# This looks a single battery winner!!!



## Timwis (18/9/20)

Vaporesso - FORZ TX80

I really like the look of this, it's like the Target got it on with the Aegis and had this bundle of joy!

Reactions: Like 7 | Winner 2


----------



## DarthBranMuffin (18/9/20)

oh wow, now that looks like something i'll actually save up for...

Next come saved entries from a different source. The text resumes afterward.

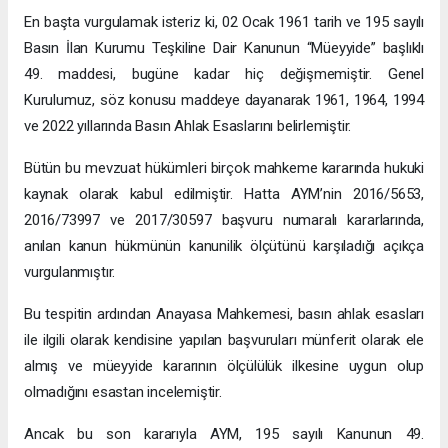
En başta vurgulamak isteriz ki, 02 Ocak 1961 tarih ve 195 sayılı
Basın İlan Kurumu Teşkiline Dair Kanunun “Müeyyide” başlıklı
49. maddesi, bugüne kadar hiç değişmemiştir. Genel
Kurulumuz, söz konusu maddeye dayanarak 1961, 1964, 1994
ve 2022 yıllarında Basın Ahlak Esaslarını belirlemiştir.
Bütün bu mevzuat hükümleri birçok mahkeme kararında hukuki
kaynak olarak kabul edilmiştir. Hatta AYM’nin 2016/5653,
2016/73997 ve 2017/30597 başvuru numaralı kararlarında,
anılan kanun hükmünün kanunilik ölçütünü karşıladığı açıkça
vurgulanmıştır.
Bu tespitin ardından Anayasa Mahkemesi, basın ahlak esasları
ile ilgili olarak kendisine yapılan başvuruları münferit olarak ele
almış ve müeyyide kararının ölçülülük ilkesine uygun olup
olmadığını esastan incelemiştir.
Ancak bu son kararıyla AYM, 195 sayılı Kanunun 49.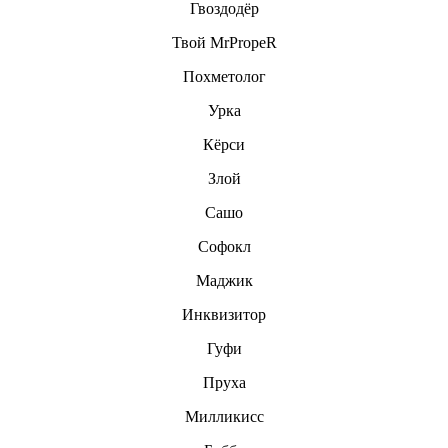
Гвоздодёр
Твой MrPropeR
Похметолог
Урка
Кёрси
Злой
Сашо
Софокл
Маджик
Инквизитор
Гуфи
Пруха
Милликисс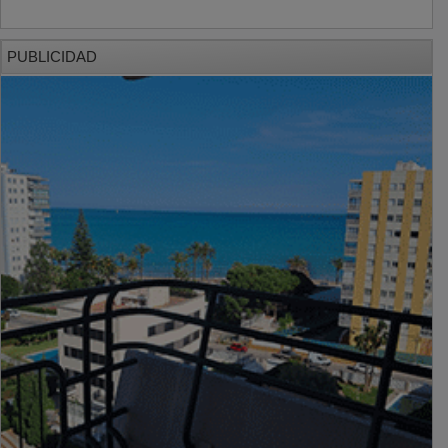
PUBLICIDAD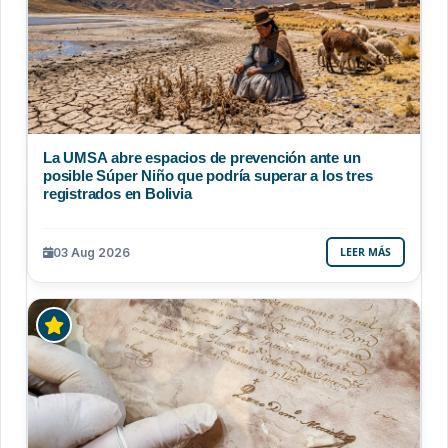
La UMSA abre espacios de prevención ante un
posible Súper Niño que podría superar a los tres
registrados en Bolivia
03 Aug 2026
LEER MÁS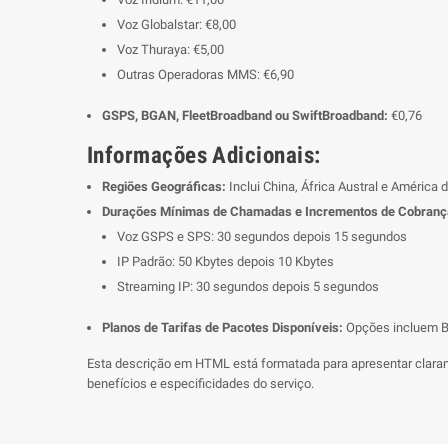
Voz Globalstar: €8,00
Voz Thuraya: €5,00
Outras Operadoras MMS: €6,90
GSPS, BGAN, FleetBroadband ou SwiftBroadband:
€0,76
Informações Adicionais:
Regiões Geográficas:
Inclui China, África Austral e América d
Durações Mínimas de Chamadas e Incrementos de Cobranç
Voz GSPS e SPS: 30 segundos depois 15 segundos
IP Padrão: 50 Kbytes depois 10 Kbytes
Streaming IP: 30 segundos depois 5 segundos
Planos de Tarifas de Pacotes Disponíveis:
Opções incluem B
Esta descrição em HTML está formatada para apresentar clarame
benefícios e especificidades do serviço.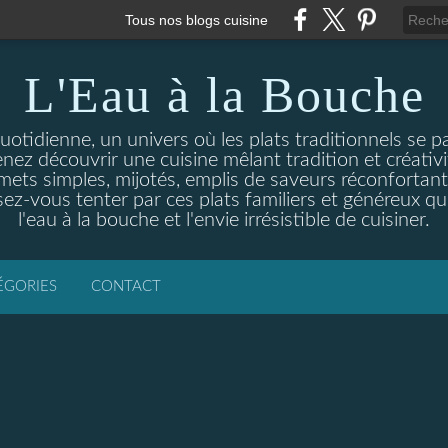
Tous nos blogs cuisine
L'Eau à la Bouche
otidienne, un univers où les plats traditionnels se p
enez découvrir une cuisine mêlant tradition et créativ
ets simples, mijotés, emplis de saveurs réconfortante
ez-vous tenter par ces plats familiers et généreux qui
l'eau à la bouche et l'envie irrésistible de cuisiner.
ÉGORIES
CONTACT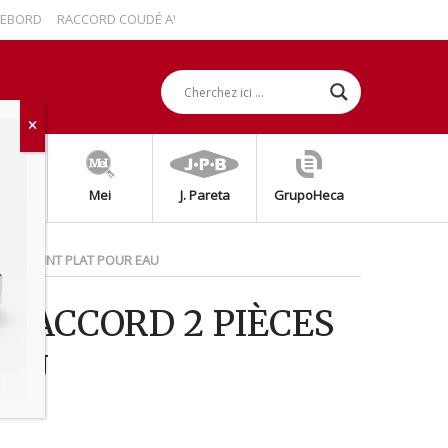
ORD
RACCORD COUDÉ AVEC REBORD
RACCORD DROIT 2 PIÈCES AVEC P
grap
Mei
J. Pareta
GrupoHeca
AVEC JOINT PLAT POUR EAU
 RACCORD 2 PIÈCES
EAU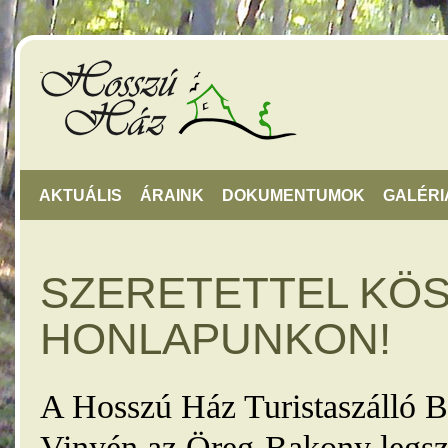
AKTUÁLIS
ÁRAINK
DOKUMENTUMOK
GALÉRI
SZERETETTEL KÖ
HONLAPUNKON!
A Hosszú Ház Turistaszálló B
Vinyén az Öreg-Bakony legsz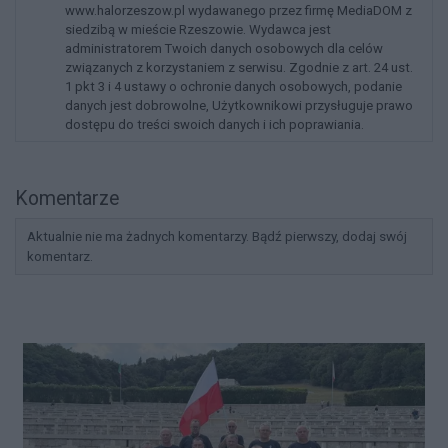
www.halorzeszow.pl wydawanego przez firmę MediaDOM z
siedzibą w mieście Rzeszowie. Wydawca jest
administratorem Twoich danych osobowych dla celów
związanych z korzystaniem z serwisu. Zgodnie z art. 24 ust.
1 pkt 3 i 4 ustawy o ochronie danych osobowych, podanie
danych jest dobrowolne, Użytkownikowi przysługuje prawo
dostępu do treści swoich danych i ich poprawiania.
Komentarze
Aktualnie nie ma żadnych komentarzy. Bądź pierwszy, dodaj swój
komentarz.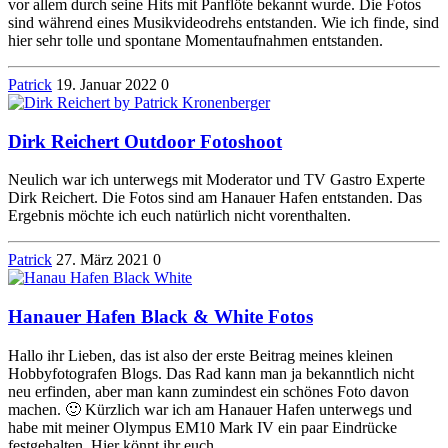
vor allem durch seine Hits mit Panflöte bekannt wurde. Die Fotos
sind während eines Musikvideodrehs entstanden. Wie ich finde, sind
hier sehr tolle und spontane Momentaufnahmen entstanden.
Patrick
19. Januar 2022
0
Dirk Reichert Outdoor Fotoshoot
Neulich war ich unterwegs mit Moderator und TV Gastro Experte
Dirk Reichert. Die Fotos sind am Hanauer Hafen entstanden. Das
Ergebnis möchte ich euch natürlich nicht vorenthalten.
Patrick
27. März 2021
0
Hanauer Hafen Black & White Fotos
Hallo ihr Lieben, das ist also der erste Beitrag meines kleinen
Hobbyfotografen Blogs. Das Rad kann man ja bekanntlich nicht
neu erfinden, aber man kann zumindest ein schönes Foto davon
machen. 🙂 Kürzlich war ich am Hanauer Hafen unterwegs und
habe mit meiner Olympus EM10 Mark IV ein paar Eindrücke
festgehalten. Hier könnt ihr euch…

Reactions: Like 2 | Agree 3


----------



## Timwis (18/9/20)



Reactions: Like 3 | Winner 1 | Informative 2


----------



## Grand Guru (18/9/20)

Looks like a Aegis Solo with a facelift

Reactions: Agree 6


----------



## Timwis (18/9/20)

Grand Guru said:


> Looks like a Aegis Solo with a facelift


Yes the backend looks like the Aegis Solo, and the front form factor of the Target, brushed metal face and embossed padded leather spine, gorgeous!

Reactions: Like 1 | Agree 4


----------



## DarthBranMuffin (18/9/20)

and 18650 as well, was quite expecting it to be internal on first glance... but that just upped the browny points on it for me

Reactions: Like 2 | Agree 3


----------



## Timwis (18/9/20)



Reactions: Like 2 | Winner 6


----------